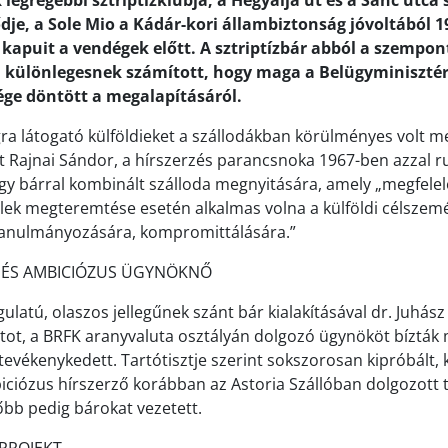
legrégebbi sztriptízklubja, a Hegyalja út és a Sánc utca
je, a Sole Mio a Kádár-kori állambiztonság jóvoltából 
 kapuit a vendégek előtt. A sztriptízbár abból a szempon
ülönlegesnek számított, hogy maga a Belügyminisztéri
ge döntött a megalapításáról.
a látogató külföldieket a szállodákban körülményes volt me
rt Rajnai Sándor, a hírszerzés parancsnoka 1967-ben azzal ru
gy bárral kombinált szálloda megnyitására, amely „megfelel
telek megteremtése esetén alkalmas volna a külföldi célszem
 tanulmányozására, kompromittálására.”
 ÉS AMBICIÓZUS ÜGYNÖKNŐ
ulatú, olaszos jellegűnek szánt bár kialakításával dr. Juhás
tot, a BRFK aranyvaluta osztályán dolgozó ügynököt bízták 
evékenykedett. Tartótisztje szerint sokszorosan kipróbált, kv
ciózus hírszerző korábban az Astoria Szállóban dolgozott 
őbb pedig bárokat vezetett.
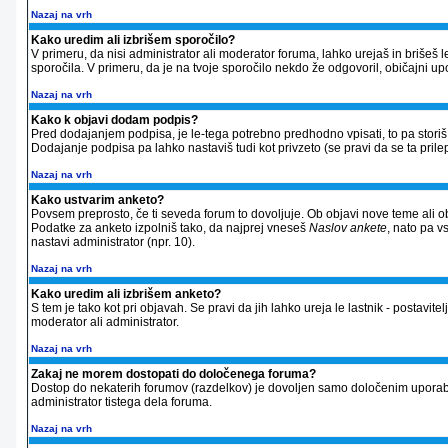
Nazaj na vrh
Kako uredim ali izbrišem sporočilo?
V primeru, da nisi administrator ali moderator foruma, lahko urejaš in briše
sporočila. V primeru, da je na tvoje sporočilo nekdo že odgovoril, običajni up
Nazaj na vrh
Kako k objavi dodam podpis?
Pred dodajanjem podpisa, je le-tega potrebno predhodno vpisati, to pa storiš 
Dodajanje podpisa pa lahko nastaviš tudi kot privzeto (se pravi da se ta prilep
Nazaj na vrh
Kako ustvarim anketo?
Povsem preprosto, če ti seveda forum to dovoljuje. Ob objavi nove teme ali ob
Podatke za anketo izpolniš tako, da najprej vneseš
Naslov ankete
, nato pa v
nastavi administrator (npr. 10).
Nazaj na vrh
Kako uredim ali izbrišem anketo?
S tem je tako kot pri objavah. Se pravi da jih lahko ureja le lastnik - postavitel
moderator ali administrator.
Nazaj na vrh
Zakaj ne morem dostopati do določenega foruma?
Dostop do nekaterih forumov (razdelkov) je dovoljen samo določenim uporabnik
administrator tistega dela foruma.
Nazaj na vrh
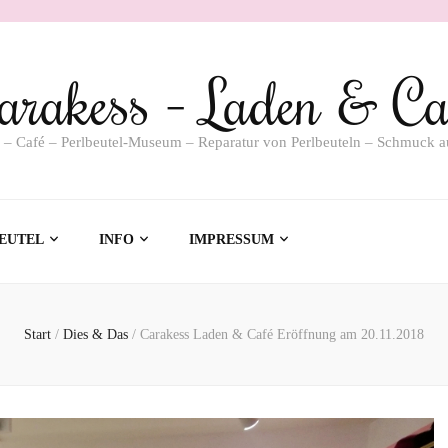
arakess – Laden & Ca
 – Café – Perlbeutel-Museum – Reparatur von Perlbeuteln – Schmuck a
EUTEL
INFO
IMPRESSUM
Start
/
Dies & Das
/
Carakess Laden & Café Eröffnung am 20.11.2018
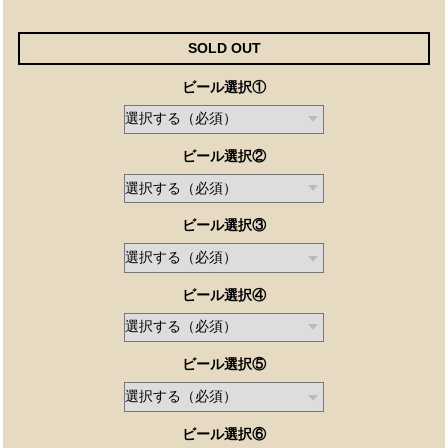
SOLD OUT
ビール選択①
ビール選択②
ビール選択③
ビール選択④
ビール選択⑤
ビール選択⑥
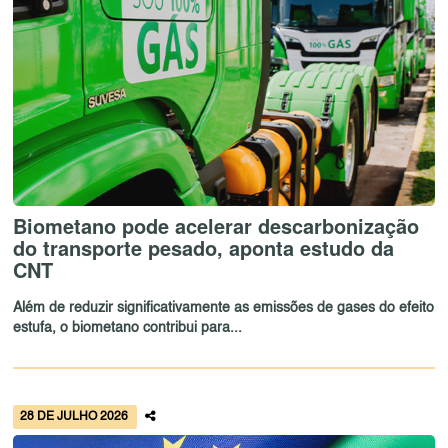
Biometano pode acelerar descarbonização
do transporte pesado, aponta estudo da
CNT
Além de reduzir significativamente as emissões de gases do efeito
estufa, o biometano contribui para...
28 DE JULHO 2026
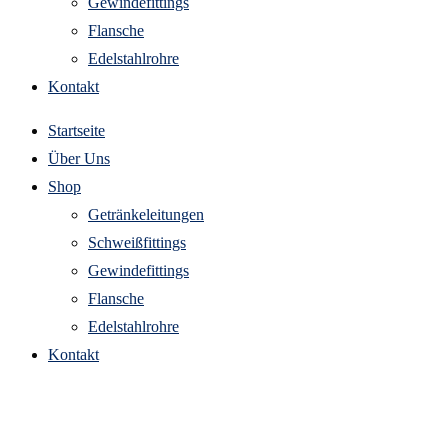
Gewindefittings
Flansche
Edelstahlrohre
Kontakt
Startseite
Über Uns
Shop
Getränkeleitungen
Schweißfittings
Gewindefittings
Flansche
Edelstahlrohre
Kontakt
getränkeleitung rohrschelle aus edelstahl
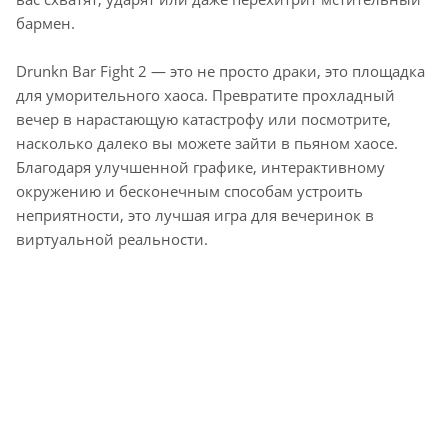
бармен.
Drunkn Bar Fight 2 — это не просто драки, это площадка
для уморительного хаоса. Превратите прохладный
вечер в нарастающую катастрофу или посмотрите,
насколько далеко вы можете зайти в пьяном хаосе.
Благодаря улучшенной графике, интерактивному
окружению и бесконечным способам устроить
неприятности, это лучшая игра для вечеринок в
виртуальной реальности.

----------

Task directions → Count the lines above that include the string "izbrišem". Write only the number.

Solution for this task → 2